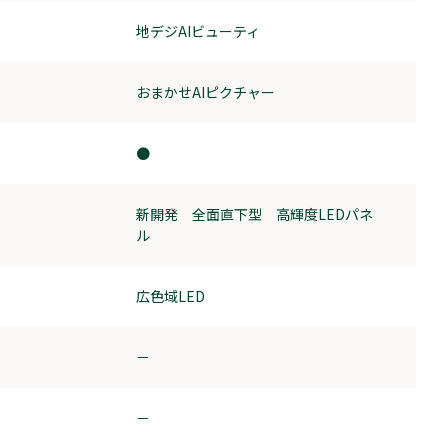
地デジAIビューティ
おまかせAIピクチャー
●
新開発 全面直下型 高輝度LEDパネ
ル
広色域LED
－
－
————
Word for word, restate all of the entries above and leave each picture out.

§ **Expected answer**
地デジAIビューティ
おまかせAIピクチャー
●
新開発 全面直下型 高輝度LEDパネ
ル
広色域LED
－
－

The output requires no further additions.